Enfin, la crise de confiance envers les journalistes et les médias fait des ravages. Ainsi, environ 43% des Québécois font peu ou pas du tout confiance aux médias traditionnels. Pire: 1 Québécois sur 2 croit qu’il est certainement ou probablement vrai que les médias traditionnels manipulent l’information qu’ils diffusent, soit 6% de plus en 2024 qu’en 2023.
Du même souffle, le tiers des Québécois croient que les preuves de contact avec les extraterrestres sont dissimulées du public et que les gouvernements cachent à la population la réalité sur la nocivité des vaccins, selon un sondage Léger de septembre 2024. Ainsi, 22% des Québécois croient que des technologies de contrôle de la pensée sont utilisées sur les gens à leur insu.

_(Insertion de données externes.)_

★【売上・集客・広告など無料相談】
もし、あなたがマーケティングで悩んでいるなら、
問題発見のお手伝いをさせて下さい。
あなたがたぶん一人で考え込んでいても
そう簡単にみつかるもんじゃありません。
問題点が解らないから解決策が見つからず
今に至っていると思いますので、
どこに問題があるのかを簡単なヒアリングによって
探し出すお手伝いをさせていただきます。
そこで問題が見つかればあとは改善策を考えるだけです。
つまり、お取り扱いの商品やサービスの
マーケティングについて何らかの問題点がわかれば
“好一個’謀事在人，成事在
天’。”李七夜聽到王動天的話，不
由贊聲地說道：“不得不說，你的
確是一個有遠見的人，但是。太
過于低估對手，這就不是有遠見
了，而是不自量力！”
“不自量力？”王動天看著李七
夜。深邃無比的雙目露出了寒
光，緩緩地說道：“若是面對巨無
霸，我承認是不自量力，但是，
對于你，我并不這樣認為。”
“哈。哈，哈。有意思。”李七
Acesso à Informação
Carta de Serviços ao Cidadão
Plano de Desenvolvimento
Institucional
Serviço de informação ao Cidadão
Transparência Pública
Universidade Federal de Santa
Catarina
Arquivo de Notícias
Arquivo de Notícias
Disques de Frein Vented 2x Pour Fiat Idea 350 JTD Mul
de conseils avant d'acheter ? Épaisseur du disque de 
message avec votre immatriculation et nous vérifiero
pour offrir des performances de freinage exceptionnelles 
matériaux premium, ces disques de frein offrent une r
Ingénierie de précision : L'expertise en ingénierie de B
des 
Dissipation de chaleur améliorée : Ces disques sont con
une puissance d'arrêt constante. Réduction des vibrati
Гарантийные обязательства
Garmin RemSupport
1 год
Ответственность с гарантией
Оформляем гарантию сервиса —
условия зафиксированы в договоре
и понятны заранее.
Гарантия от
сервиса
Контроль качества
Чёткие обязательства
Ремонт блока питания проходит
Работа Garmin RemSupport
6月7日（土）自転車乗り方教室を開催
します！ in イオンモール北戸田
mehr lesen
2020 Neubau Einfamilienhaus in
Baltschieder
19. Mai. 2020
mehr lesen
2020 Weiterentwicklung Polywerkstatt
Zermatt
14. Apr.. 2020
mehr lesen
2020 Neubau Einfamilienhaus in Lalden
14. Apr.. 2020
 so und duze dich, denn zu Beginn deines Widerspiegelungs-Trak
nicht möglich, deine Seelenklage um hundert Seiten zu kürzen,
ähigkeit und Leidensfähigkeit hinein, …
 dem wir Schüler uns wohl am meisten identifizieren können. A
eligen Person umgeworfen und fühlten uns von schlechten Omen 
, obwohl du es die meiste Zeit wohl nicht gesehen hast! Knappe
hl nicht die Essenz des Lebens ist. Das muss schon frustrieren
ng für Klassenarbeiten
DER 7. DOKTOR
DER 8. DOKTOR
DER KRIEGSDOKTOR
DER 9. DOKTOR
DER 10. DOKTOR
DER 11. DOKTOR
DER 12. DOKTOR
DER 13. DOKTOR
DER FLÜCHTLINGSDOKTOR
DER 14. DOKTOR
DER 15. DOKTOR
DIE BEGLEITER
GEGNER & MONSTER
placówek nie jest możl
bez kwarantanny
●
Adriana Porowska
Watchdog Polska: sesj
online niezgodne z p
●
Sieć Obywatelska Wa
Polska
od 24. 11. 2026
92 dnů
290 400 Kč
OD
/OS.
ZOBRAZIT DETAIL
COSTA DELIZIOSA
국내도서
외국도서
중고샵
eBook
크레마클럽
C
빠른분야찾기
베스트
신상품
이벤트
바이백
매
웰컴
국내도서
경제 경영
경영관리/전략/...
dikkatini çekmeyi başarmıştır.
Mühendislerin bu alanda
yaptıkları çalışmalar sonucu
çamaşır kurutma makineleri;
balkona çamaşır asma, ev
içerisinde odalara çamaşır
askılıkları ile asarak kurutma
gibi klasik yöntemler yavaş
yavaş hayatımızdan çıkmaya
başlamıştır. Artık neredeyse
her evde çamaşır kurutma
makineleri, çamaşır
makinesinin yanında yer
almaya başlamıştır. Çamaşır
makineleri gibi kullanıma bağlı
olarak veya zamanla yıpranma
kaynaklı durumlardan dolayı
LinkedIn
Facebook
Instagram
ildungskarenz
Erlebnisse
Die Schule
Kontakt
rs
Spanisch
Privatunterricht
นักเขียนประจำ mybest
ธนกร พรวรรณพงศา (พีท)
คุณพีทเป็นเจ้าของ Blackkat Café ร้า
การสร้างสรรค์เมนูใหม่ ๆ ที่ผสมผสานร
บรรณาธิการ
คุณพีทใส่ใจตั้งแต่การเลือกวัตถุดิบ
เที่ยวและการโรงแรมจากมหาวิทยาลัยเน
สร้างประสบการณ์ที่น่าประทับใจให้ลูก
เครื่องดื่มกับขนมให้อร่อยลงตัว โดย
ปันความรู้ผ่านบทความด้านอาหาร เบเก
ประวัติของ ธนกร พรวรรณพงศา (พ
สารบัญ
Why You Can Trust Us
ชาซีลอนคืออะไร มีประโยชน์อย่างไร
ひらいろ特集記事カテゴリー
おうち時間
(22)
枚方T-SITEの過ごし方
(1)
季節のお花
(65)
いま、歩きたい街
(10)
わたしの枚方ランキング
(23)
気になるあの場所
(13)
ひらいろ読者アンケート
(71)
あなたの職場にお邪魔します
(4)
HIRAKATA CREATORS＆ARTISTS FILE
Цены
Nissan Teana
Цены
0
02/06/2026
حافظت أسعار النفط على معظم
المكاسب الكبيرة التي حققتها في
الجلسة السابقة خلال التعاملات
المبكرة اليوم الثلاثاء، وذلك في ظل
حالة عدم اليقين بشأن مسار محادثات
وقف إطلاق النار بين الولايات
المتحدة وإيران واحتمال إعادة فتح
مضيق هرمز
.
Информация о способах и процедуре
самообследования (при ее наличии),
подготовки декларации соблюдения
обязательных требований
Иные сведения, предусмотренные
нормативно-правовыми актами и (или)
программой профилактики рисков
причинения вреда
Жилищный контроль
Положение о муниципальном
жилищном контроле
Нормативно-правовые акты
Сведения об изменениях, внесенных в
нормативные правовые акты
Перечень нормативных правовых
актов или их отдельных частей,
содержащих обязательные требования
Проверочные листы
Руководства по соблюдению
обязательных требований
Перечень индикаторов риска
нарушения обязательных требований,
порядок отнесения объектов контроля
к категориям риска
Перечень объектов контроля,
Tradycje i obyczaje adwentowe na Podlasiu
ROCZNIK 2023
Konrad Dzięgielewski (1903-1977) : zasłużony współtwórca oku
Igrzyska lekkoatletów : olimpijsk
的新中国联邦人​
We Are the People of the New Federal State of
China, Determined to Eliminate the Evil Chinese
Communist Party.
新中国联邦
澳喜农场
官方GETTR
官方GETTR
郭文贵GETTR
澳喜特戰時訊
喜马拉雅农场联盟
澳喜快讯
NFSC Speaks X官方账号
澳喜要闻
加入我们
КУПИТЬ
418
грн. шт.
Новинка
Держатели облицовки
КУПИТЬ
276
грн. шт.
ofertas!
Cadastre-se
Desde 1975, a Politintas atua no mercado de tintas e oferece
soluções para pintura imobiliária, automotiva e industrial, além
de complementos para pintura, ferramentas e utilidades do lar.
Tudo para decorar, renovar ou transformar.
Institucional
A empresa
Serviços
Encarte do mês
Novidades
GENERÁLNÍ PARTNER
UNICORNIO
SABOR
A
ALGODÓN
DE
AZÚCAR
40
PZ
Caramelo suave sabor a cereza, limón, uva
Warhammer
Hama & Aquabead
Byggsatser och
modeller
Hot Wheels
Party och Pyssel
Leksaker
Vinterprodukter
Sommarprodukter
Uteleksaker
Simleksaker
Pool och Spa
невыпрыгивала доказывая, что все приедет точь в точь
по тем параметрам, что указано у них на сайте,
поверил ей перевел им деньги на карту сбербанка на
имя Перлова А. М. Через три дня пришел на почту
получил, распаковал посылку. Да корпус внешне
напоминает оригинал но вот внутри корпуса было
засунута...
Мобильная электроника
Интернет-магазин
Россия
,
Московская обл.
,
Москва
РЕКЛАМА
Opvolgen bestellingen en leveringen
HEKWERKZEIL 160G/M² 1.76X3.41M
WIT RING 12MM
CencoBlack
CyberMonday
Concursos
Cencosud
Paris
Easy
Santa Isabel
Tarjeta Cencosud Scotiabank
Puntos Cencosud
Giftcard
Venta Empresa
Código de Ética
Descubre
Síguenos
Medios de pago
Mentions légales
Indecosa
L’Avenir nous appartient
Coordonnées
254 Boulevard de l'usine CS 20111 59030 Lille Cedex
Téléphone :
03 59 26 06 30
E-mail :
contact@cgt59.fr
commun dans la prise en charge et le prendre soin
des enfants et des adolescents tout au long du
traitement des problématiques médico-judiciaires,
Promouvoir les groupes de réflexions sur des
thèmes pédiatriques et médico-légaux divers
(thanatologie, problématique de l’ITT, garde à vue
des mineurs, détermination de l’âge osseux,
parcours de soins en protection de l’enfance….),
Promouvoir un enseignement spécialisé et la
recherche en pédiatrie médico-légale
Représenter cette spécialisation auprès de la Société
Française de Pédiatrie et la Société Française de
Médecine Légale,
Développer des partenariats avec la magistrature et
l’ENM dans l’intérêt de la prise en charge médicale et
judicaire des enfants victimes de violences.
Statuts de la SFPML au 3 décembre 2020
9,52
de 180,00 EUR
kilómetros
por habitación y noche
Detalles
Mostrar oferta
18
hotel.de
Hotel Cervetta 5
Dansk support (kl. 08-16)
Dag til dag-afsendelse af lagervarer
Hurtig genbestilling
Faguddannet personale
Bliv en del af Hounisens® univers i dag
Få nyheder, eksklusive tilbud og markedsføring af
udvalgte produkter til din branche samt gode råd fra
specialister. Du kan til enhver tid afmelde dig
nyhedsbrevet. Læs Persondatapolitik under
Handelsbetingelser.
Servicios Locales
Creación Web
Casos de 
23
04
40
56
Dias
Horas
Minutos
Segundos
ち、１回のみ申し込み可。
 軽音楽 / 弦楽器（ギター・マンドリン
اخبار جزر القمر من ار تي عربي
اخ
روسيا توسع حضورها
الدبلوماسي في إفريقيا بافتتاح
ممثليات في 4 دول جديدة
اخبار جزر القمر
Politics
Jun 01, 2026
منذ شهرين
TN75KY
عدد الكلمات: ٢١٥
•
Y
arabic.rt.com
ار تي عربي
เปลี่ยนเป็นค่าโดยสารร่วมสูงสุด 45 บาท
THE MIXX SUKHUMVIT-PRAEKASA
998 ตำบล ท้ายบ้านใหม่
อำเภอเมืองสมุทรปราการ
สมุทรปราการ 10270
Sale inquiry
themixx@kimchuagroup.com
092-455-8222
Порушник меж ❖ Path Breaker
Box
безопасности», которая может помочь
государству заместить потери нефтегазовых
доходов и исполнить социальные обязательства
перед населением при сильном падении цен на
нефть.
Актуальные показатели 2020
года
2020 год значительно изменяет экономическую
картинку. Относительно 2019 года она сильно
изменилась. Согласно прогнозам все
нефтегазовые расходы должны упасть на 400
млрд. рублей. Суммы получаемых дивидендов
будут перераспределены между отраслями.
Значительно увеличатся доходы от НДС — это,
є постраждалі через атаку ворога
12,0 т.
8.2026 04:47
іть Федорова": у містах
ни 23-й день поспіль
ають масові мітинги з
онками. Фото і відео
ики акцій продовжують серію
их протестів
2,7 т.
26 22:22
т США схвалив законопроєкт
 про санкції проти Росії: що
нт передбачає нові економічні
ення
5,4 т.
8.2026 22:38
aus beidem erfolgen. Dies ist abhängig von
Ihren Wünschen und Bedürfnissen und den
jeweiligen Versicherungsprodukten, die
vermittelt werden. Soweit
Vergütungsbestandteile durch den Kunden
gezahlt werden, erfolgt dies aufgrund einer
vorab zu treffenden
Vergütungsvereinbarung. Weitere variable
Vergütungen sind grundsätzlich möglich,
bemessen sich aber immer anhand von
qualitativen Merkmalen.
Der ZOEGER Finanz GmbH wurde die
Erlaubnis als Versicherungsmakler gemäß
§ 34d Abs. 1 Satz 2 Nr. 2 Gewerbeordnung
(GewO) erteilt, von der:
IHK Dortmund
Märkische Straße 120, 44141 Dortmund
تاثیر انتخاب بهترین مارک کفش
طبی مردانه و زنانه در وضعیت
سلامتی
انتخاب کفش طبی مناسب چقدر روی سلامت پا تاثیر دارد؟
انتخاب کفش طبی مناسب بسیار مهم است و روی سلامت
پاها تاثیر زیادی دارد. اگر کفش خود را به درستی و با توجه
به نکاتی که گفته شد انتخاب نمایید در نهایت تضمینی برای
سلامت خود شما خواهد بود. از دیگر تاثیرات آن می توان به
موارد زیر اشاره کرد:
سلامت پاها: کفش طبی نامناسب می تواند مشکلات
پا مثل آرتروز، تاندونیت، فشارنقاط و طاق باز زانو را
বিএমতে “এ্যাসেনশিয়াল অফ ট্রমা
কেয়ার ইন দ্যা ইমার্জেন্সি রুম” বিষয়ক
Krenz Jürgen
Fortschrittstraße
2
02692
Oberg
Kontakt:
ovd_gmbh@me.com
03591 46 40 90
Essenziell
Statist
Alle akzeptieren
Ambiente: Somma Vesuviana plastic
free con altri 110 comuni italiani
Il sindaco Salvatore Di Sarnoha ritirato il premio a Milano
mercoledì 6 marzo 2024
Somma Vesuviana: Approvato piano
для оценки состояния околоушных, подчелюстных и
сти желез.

Alors que les fausses croyances prennent de l’ampleur, les Canadiens font de moins en moins confiance envers ceux dont c’est le travail de vérifier les faits. Ainsi, moins de de deux Canadiens sur cinq ont confiance en l'information journalistique, selon le Digital News Report 2024 publié par le CEM. Seulement 39% des Canadiens font confiance à la plupart des nouvelles, comparativement à 55% en 2016. Le phénomène d’évitement des nouvelles fait aussi des ravages: 69% des Canadiens disent éviter occasionnellement les nouvelles, 40% parfois ou souvent.
L’avenir, du point de vue des journalistes et des experts qui scrutent leur travail, est plus bouché que jamais.